I thought it seemed strange to just stop because some arbitrary date had passed on the calendar. I had made it to one year. Yay! But now what? I’m lucky in that I have a supportive partner. I know that can be one of the most significant barriers to successful breastfeeding. Tim was willing to let me make the call. I got the sense that he didn’t think it was necessary for me to continue breastfeeding, but the more I read and the more I shared with him about the benefits of “extending” past one year, the more he seemed to agree that it was about my relationship with Adelaide and we could just go with the flow and decide on our own.
So here we are. Adelaide is now 19 months. We’re still breastfeeding, although it’s really only twice, maybe three times a day. I nurse her in the morning and when I first get home from work. I would be fine with just in the morning and right before bed, but Adelaide seems to prefer right when I get home from work over right before bed. She does nurse before bed too, but not very much – just a little comfort nursing (the fact that my supply is dwindling and she just nursed an hour and a half earlier are probably contributing factors to why the before bed nursing session is no longer a significant one.)
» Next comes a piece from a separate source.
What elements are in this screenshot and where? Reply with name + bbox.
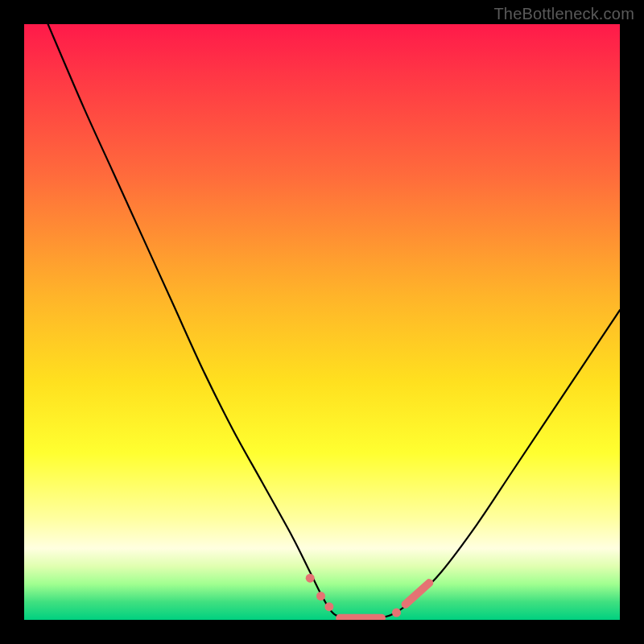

I thought it was important to nurse Adelaide through the winter. From things I had heard and read, this would be the best way to get through the cold and flu season. Often when kids are sick they get easily dehydrated and nursing is one of the only ways they will accept fluids. I was reminded of the benefits of nursing beyond one year that I wrote about here. Plus, the World Health Organization recommends nursing until age two at the minimum. I just didn’t see any reason to stop if she and I were both happy with the way things were going.
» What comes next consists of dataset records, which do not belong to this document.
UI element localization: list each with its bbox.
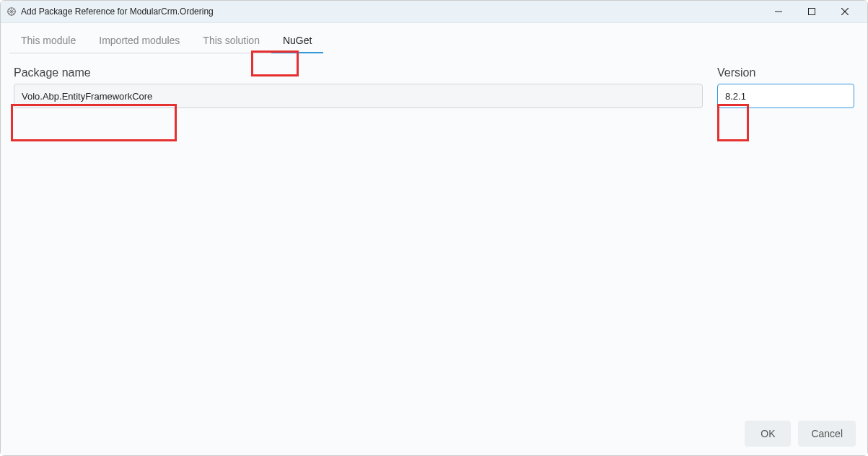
tabs-container: This module Imported modules This soluti… <box>1 23 867 53</box>
dialog-footer: OK Cancel <box>1 412 867 455</box>
tab-nuget[interactable]: NuGet <box>271 29 323 53</box>
dialog-window: Add Package Reference for ModularCrm.Ord… <box>0 0 868 456</box>
version-label: Version <box>717 66 854 79</box>
package-group: Package name <box>14 66 703 108</box>
form-row: Package name Version <box>1 53 867 108</box>
annotation-highlight-package <box>11 104 177 141</box>
title-bar: Add Package Reference for ModularCrm.Ord… <box>1 1 867 22</box>
annotation-highlight-version <box>717 104 749 141</box>
window-controls <box>762 1 862 22</box>
app-icon <box>6 6 17 17</box>
maximize-button[interactable] <box>795 1 828 22</box>
tab-imported-modules[interactable]: Imported modules <box>87 29 191 53</box>
package-input-wrapper <box>14 84 703 108</box>
close-button[interactable] <box>828 1 862 22</box>
version-input-wrapper <box>717 84 854 108</box>
version-input[interactable] <box>717 84 854 108</box>
cancel-button[interactable]: Cancel <box>798 421 856 447</box>
package-name-label: Package name <box>14 66 703 79</box>
tab-this-module[interactable]: This module <box>9 29 87 53</box>
package-name-input[interactable] <box>14 84 703 108</box>
minimize-button[interactable] <box>762 1 795 22</box>
window-title: Add Package Reference for ModularCrm.Ord… <box>21 6 214 17</box>
tab-this-solution[interactable]: This solution <box>191 29 271 53</box>
svg-rect-2 <box>809 9 815 15</box>
content-area: This module Imported modules This soluti… <box>1 22 867 455</box>
ok-button[interactable]: OK <box>745 421 791 447</box>
version-group: Version <box>717 66 854 108</box>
January 15 was my last day of pumping at work. It wasn’t really a conscious decision to stop that day. If it had been, I think I would have posted here – a celebratory blog post patting myself on the back while shouting “Hallelujah!” – instead, it was just that January 16 was a really busy day at work, and I didn’t make time to pump. Then, on the 17th, I just decided not to do it anymore. Adelaide turned 18 months on January 28, so I was planning to stop pumping at work around that time anyway. What a relief! Pumping is just such an annoying hassle. I can hardly believe I did it for as long as I did, but I made it 15 months – first pumping three times a day when I first returned to work, then two times a day since Adelaide was around 6 months (I think) and then once a day since around a year. Not having to worry about cleaning my pumping supplies and packing them every morning has been so nice. Freedom!
This is a shot of my breast milk freezer stash this time last year – four bags full of 2.5oz bottles. When Adelaide was around 12 months, we introduced cow’s milk, and I went down to only pumping once a day at work. The stash became just one bag and we sent a combination of both whole milk and breast milk to daycare. We finished the last of our stash two weeks ago, and I’m sure Tim is grateful for the extra room in the freezer!
It’s been eight weeks since I’ve eliminated pumping at work and things are still going well. I’m sure my supply has decreased and that’s okay. If there’s not much milk to be had, Adelaide will slowly wean herself. And, I feel much more comfortable letting her slowly wean on her own than having to say no and deny her the comfort she has known since only minutes after she was born. Slowly weaning as she moves toward her second birthday feels right to me. And if she’s not quite done by two, I’m actually okay with that.